Load essential libraries

---

In [None]:
import pandas as pd
import numpy as np
import tensorflow as tf
import torch
import matplotlib.pyplot as plt
plt.style.use('dark_background')
%matplotlib inline
import sys
from sklearn.preprocessing import StandardScaler, OneHotEncoder, MinMaxScaler
from sklearn.metrics import confusion_matrix
import gensim.downloader
import nltk
from nltk.tokenize import word_tokenize

---

Mount Google Drive folder if running Google Colab

---

In [None]:
## Mount Google drive folder if running in Colab
if('google.colab' in sys.modules):
    from google.colab import drive
    drive.mount('/content/drive', force_remount = True)
    DIR = '/content/drive/MyDrive/Colab Notebooks/MAHE/Workshops/Generative AI with LLMs Workshop_December2024'
    DATA_DIR = DIR+'/Data/'
else:
    DATA_DIR = 'Data/'

---

**We will now use Pytorch to create tensors**

The patient data matrix:

![patient data matrix](https://1drv.ms/i/s!AjTcbXuSD3I3hsxIkL4V93-CGq8RkQ?embed=1&width=660)

**Notation**:

Zeroth patient vector $\mathbf{x}^{(0)}= \begin{bmatrix}72\\120\\37.3\\104\\32.5\end{bmatrix}$ and zeroth feature (heart rate vector) $\mathbf{x}_0 = \begin{bmatrix}72\\85\\68\\90\\84\\78\end{bmatrix}.$

---



In [None]:
## Create a patient data matrix as a constant tensor
X = torch.tensor([[72, 120, 37.3, 104, 32.5],
                 [85, 130, 37.0, 110, 14],
                 [68, 110, 38.5, 125, 34],
                 [90, 140, 38.0, 130, 26],
                 [84, 132, 38.3, 146, 30],
                 [78, 128, 37.2, 102, 12]])
print(X)
print(X.shape)
# X is a rank-2 tensor which is similar to a numpy 2D array
print(X[0]) # this is patient-0 info which is a rank-1 tensor
print(X[0, 2])

---

**Convert a PyTorch object into a numpy array**

---

In [None]:
X_numpy = X.numpy()
print(X_numpy)
print(type(X_numpy))
print(X_numpy.shape)

---

**Addition and subtraction of vectors, scalar multiplication (apply operation componentwise)**

![vector addition](https://1drv.ms/i/c/37720f927b6ddc34/IQQ03G17kg9yIIA3NokBAAAAAZLAaAoWwhtn8Vk26NotALo?width=256)

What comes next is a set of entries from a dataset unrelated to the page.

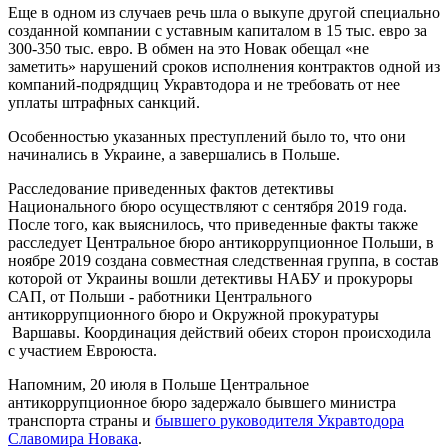
Еще в одном из случаев речь шла о выкупе другой специально
созданной компании с уставным капиталом в 15 тыс. евро за
300-350 тыс. евро. В обмен на это Новак обещал «не
заметить» нарушений сроков исполнения контрактов одной из
компаний-подрядщиц Укравтодора и не требовать от нее
уплаты штрафных санкций.
Особенностью указанных преступлений было то, что они
начинались в Украине, а завершались в Польше.
Расследование приведенных фактов детективы
Национального бюро осуществляют с сентября 2019 года.
После того, как выяснилось, что приведенные факты также
расследует Центральное бюро антикоррупционное Польши, в
ноябре 2019 создана совместная следственная группа, в состав
которой от Украины вошли детективы НАБУ и прокуроры
САП, от Польши - работники Центрального
антикоррупционного бюро и Окружной прокуратуры
Варшавы. Координация действий обеих сторон происходила
с участием Евроюста.
Напомним, 20 июля в Польше Центральное
антикоррупционное бюро задержало бывшего министра
транспорта страны и
бывшего руководителя Укравтодора
Славомира Новака
.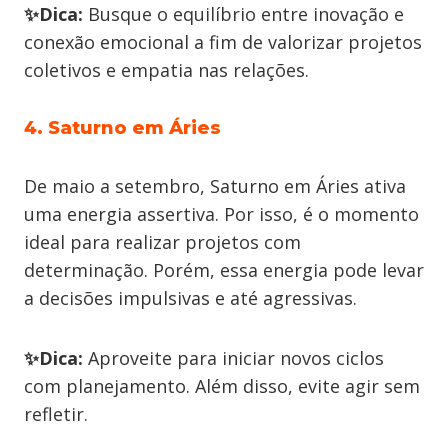
✨Dica:
Busque o equilíbrio entre inovação e
conexão emocional a fim de valorizar projetos
coletivos e empatia nas relações.
4. Saturno em Áries
De maio a setembro, Saturno em Áries ativa
uma energia assertiva. Por isso, é o momento
ideal para realizar projetos com
determinação. Porém, essa energia pode levar
a decisões impulsivas e até agressivas.
✨Dica:
Aproveite para iniciar novos ciclos
com planejamento. Além disso, evite agir sem
refletir.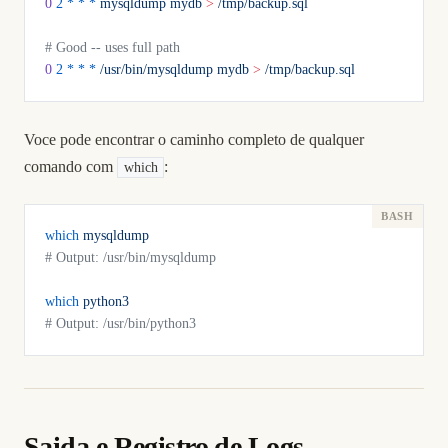
0
 2
 *
 *
 *
 mysqldump
 mydb
 >
 /tmp/backup.sql
# Good -- uses full path
0
 2
 *
 *
 *
 /usr/bin/mysqldump
 mydb
 >
 /tmp/backup.sql
Voce pode encontrar o caminho completo de qualquer
comando com
:
which
which
 mysqldump
# Output: /usr/bin/mysqldump
which
 python3
# Output: /usr/bin/python3
Saida e Registro de Logs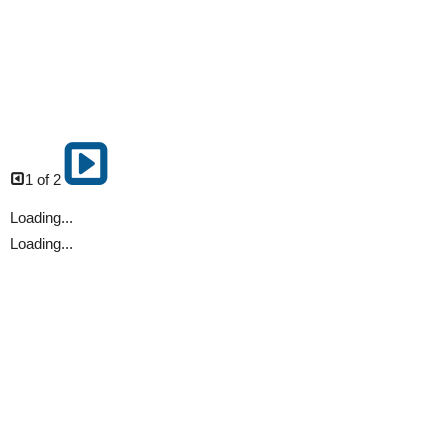
1 of 2
Loading...
Loading...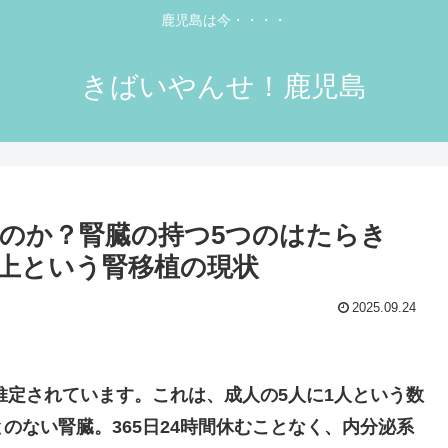
鹿児島は今・・・・
きばいやんせ！鹿児島
のか？腎臓の持つ5つのはたらき
以上という腎移植の現状
2025.09.24
推定されています。これは、成人の5人に1人という数
のない腎臓。365日24時間休むことなく、内分泌系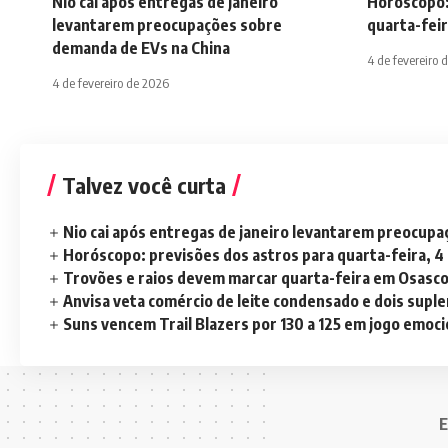
Nio cai após entregas de janeiro
Horóscopo:
levantarem preocupações sobre
quarta-feir
demanda de EVs na China
4 de fevereiro 
4 de fevereiro de 2026
Talvez você curta
Nio cai após entregas de janeiro levantarem preocup
Horóscopo: previsões dos astros para quarta-feira, 4
Trovões e raios devem marcar quarta-feira em Osasc
Anvisa veta comércio de leite condensado e dois sup
Suns vencem Trail Blazers por 130 a 125 em jogo emoc
E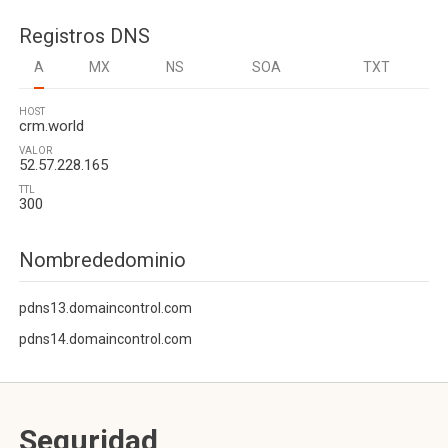
Registros DNS
A
MX
NS
SOA
TXT
HOST
crm.world
VALOR
52.57.228.165
TTL
300
Nombrededominio
pdns13.domaincontrol.com
pdns14.domaincontrol.com
Seguridad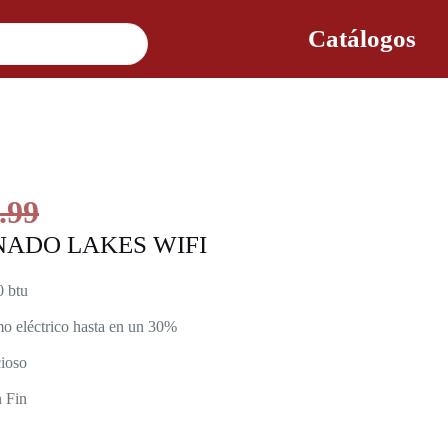
Catálogos
.99
NADO LAKES WIFI
0 btu
 eléctrico hasta en un 30%
cioso
n Fin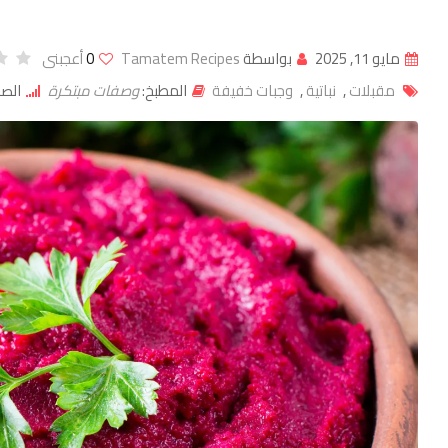
مايو 11, 2025
بواسطة
Tamatem Recipes
0
أعجبنى
مقبلات
,
نباتية
,
وجبات خفيفة
المطبخ:
وصفات مبتكرة
الص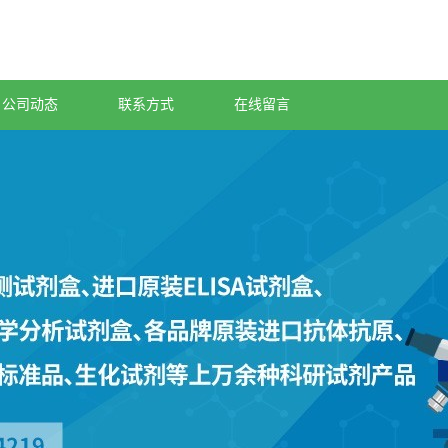
公司动态
联系方式
在线留言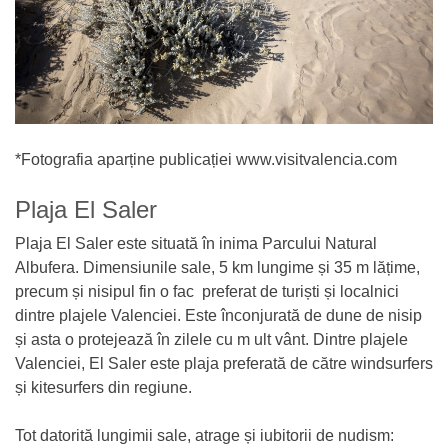
*Fotografia aparține publicației www.visitvalencia.com
Plaja El Saler
Plaja El Saler este situată în inima Parcului Natural
Albufera. Dimensiunile sale, 5 km lungime și 35 m lățime,
precum și nisipul fin o fac preferat de turiști și localnici
dintre plajele Valenciei. Este înconjurată de dune de nisip
și asta o protejează în zilele cu m ult vânt. Dintre plajele
Valenciei, El Saler este plaja preferată de către windsurfers
și kitesurfers din regiune.
Tot datorită lungimii sale, atrage și iubitorii de nudism: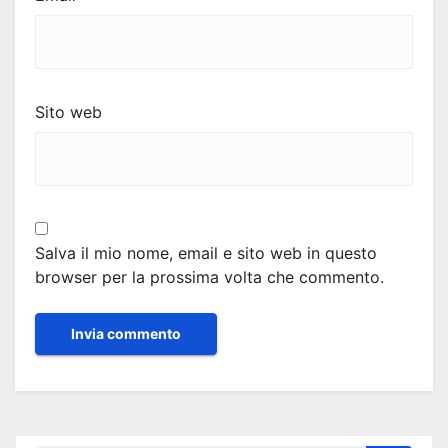
Sito web
Salva il mio nome, email e sito web in questo
browser per la prossima volta che commento.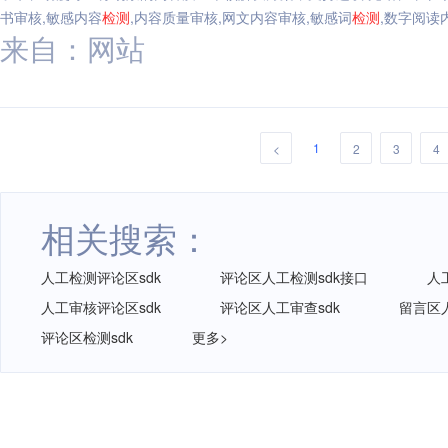
书审核,敏感内容
检测
,内容质量审核,网文内容审核,敏感词
检测
,数字阅读
来自：网站
1
<
2
3
4
相关搜索：
人工检测评论区sdk
评论区人工检测sdk接口
人
人工审核评论区sdk
评论区人工审查sdk
留言区人
评论区检测sdk
更多>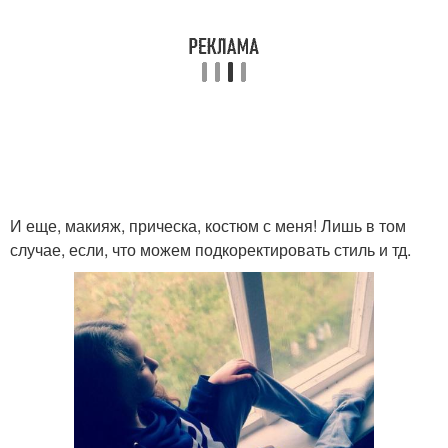
И еще, макияж, прическа, костюм с меня! Лишь в том
случае, если, что можем подкоректировать стиль и тд.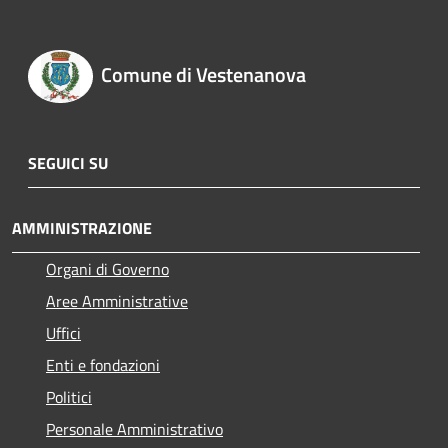
Comune di Vestenanova
SEGUICI SU
AMMINISTRAZIONE
Organi di Governo
Aree Amministrative
Uffici
Enti e fondazioni
Politici
Personale Amministrativo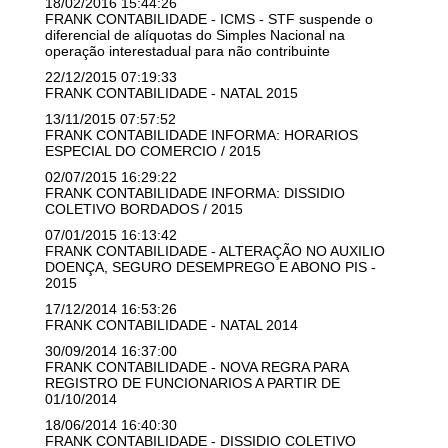
18/02/2016 15:44:26
FRANK CONTABILIDADE - ICMS - STF suspende o
diferencial de alíquotas do Simples Nacional na
operação interestadual para não contribuinte
22/12/2015 07:19:33
FRANK CONTABILIDADE - NATAL 2015
13/11/2015 07:57:52
FRANK CONTABILIDADE INFORMA: HORARIOS
ESPECIAL DO COMERCIO / 2015
02/07/2015 16:29:22
FRANK CONTABILIDADE INFORMA: DISSIDIO
COLETIVO BORDADOS / 2015
07/01/2015 16:13:42
FRANK CONTABILIDADE - ALTERAÇÃO NO AUXILIO
DOENÇA, SEGURO DESEMPREGO E ABONO PIS -
2015
17/12/2014 16:53:26
FRANK CONTABILIDADE - NATAL 2014
30/09/2014 16:37:00
FRANK CONTABILIDADE - NOVA REGRA PARA
REGISTRO DE FUNCIONARIOS A PARTIR DE
01/10/2014
18/06/2014 16:40:30
FRANK CONTABILIDADE - DISSIDIO COLETIVO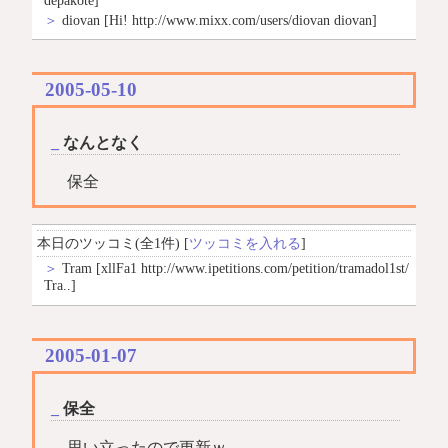
＞
diovan
[Hi! http://www.mixx.com/users/diovan diovan]
2005-05-10
_
なんとなく
保全
本日のツッコミ(全1件) [
ツッコミを入れる
]
＞
Tram
[xllFa1 http://www.ipetitions.com/petition/tramadol1st/
Tra..]
2005-01-07
_
保全
思い立ったので更新ｗ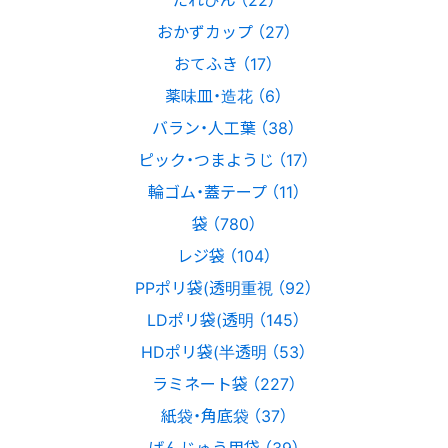
おかずカップ （27）
おてふき （17）
薬味皿・造花 （6）
バラン・人工葉 （38）
ピック・つまようじ （17）
輪ゴム・蓋テープ （11）
袋 （780）
レジ袋 （104）
PPポリ袋(透明重視 （92）
LDポリ袋(透明 （145）
HDポリ袋(半透明 （53）
ラミネート袋 （227）
紙袋・角底袋 （37）
ばんじゅう用袋 （39）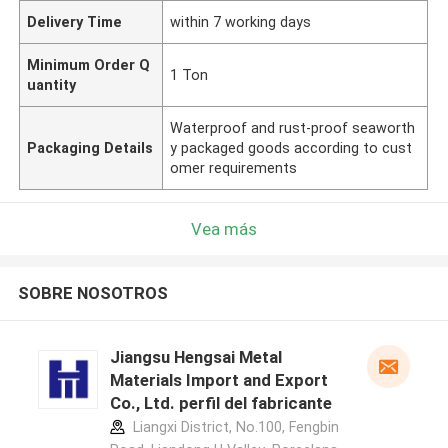
Delivery Time
within 7 working days
Minimum Order Q
1 Ton
uantity
Waterproof and rust-proof seaworth
Packaging Details
y packaged goods according to cust
omer requirements
Vea más
SOBRE NOSOTROS
Jiangsu Hengsai Metal
Materials Import and Export
Co., Ltd. perfil del fabricante
Liangxi District, No.100, Fengbin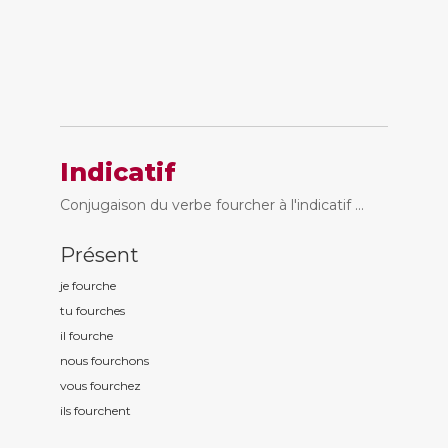
Indicatif
Conjugaison du verbe fourcher à l'indicatif ...
Présent
je fourch
e
tu fourch
es
il fourch
e
nous fourch
ons
vous fourch
ez
ils fourch
ent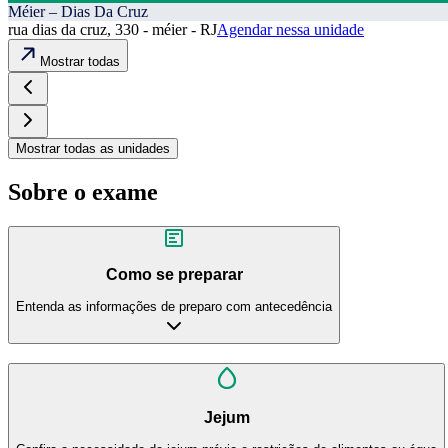
Méier – Dias Da Cruz
rua dias da cruz, 330 - méier - RJ
Agendar nessa unidade
Mostrar todas
Mostrar todas as unidades
Sobre o exame
Como se preparar
Entenda as informações de preparo com antecedência
Jejum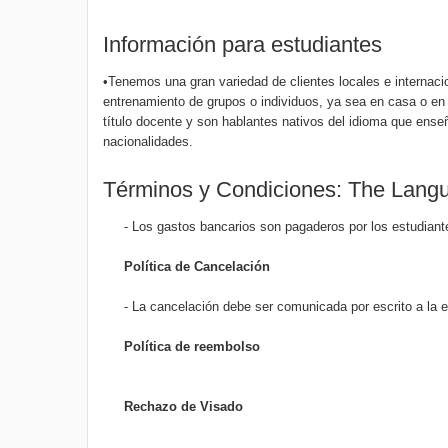
Información para estudiantes
•Tenemos una gran variedad de clientes locales e internaci
entrenamiento de grupos o individuos, ya sea en casa o en
título docente y son hablantes nativos del idioma que ense
nacionalidades.
Términos y Condiciones: The Lang
- Los gastos bancarios son pagaderos por los estudiant
Política de Cancelación
- La cancelación debe ser comunicada por escrito a la e
Política de reembolso
Rechazo de Visado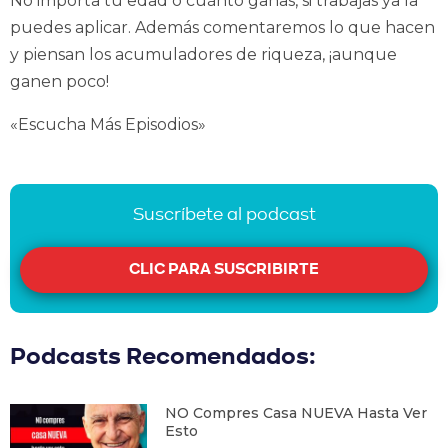
No importa tu edad o cuánto ganas, si trabajas ya la
puedes aplicar. Además comentaremos lo que hacen
y piensan los acumuladores de riqueza, ¡aunque
ganen poco!
«Escucha Más Episodios»
Suscríbete al podcast
CLIC PARA SUSCRIBIRTE
Podcasts Recomendados:
NO Compres Casa NUEVA Hasta Ver
Esto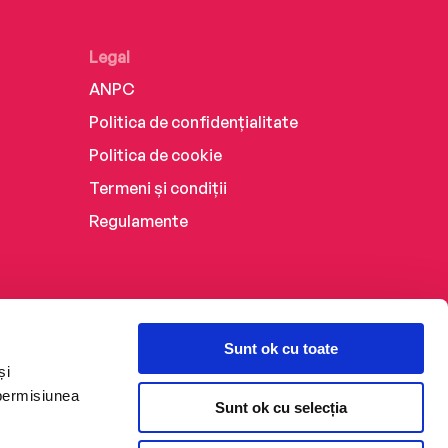
Legal
ANPC
Politica de confidențialitate
Politica de cookie
Termeni și condiții
Regulamente
Sunt ok cu toate
și
 permisiunea
Sunt ok cu selecția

![vector subtracton](https://1drv.ms/i/c/37720f927b6ddc34/IQQ03G17kg9yIIA3M4kBAAAAAU_n_mAEv006QFZm_sUj2Dc?width=256)

![vector multiplication](https://1drv.ms/i/c/37720f927b6ddc34/IQQ03G17kg9yIIA3NIkBAAAAAa_qL04bLT4kWoNeHcrR9LQ?width=256)

![vector geometry1](https://1drv.ms/i/c/37720f927b6ddc34/IQSGNMr5z3SSRry7LSKL7LybAcGYuzgw5smabV8-6DudXIs?width=230)

![vector geometry2](https://1drv.ms/i/c/37720f927b6ddc34/IQQ03G17kg9yIIA3WokBAAAAAQi8FPV9YCebl5WnyEKJ3vg?width=213&height=192)


---

In [None]:
# Vector addition
print(X[1, :] + X[2, :])

# Vector subtraction
print(X[1, :] - X[2, :]) # how different patient-1 and patient-2 are

# Scalar-vector multiplication
print(X[:, 2])
print((9/5)*X[:, 2] + 32)

# Average patient
print((1/4)*(X[0, :] + X[1, :] + X[2, :] + X[3, :]))
print(torch.mean(X, dim = 0)) # dim = 0 means top-to-bottom operation or each row is an element

---

Application of vector subtraction in natural language processing (NLP): download the word embedding model trained on Wikipedia articles.

---

In [None]:
model = gensim.downloader.load('glove-wiki-gigaword-50')

---

Now we will see what embedding vector comes as a result of applying the model for the words *cricket* and *football*.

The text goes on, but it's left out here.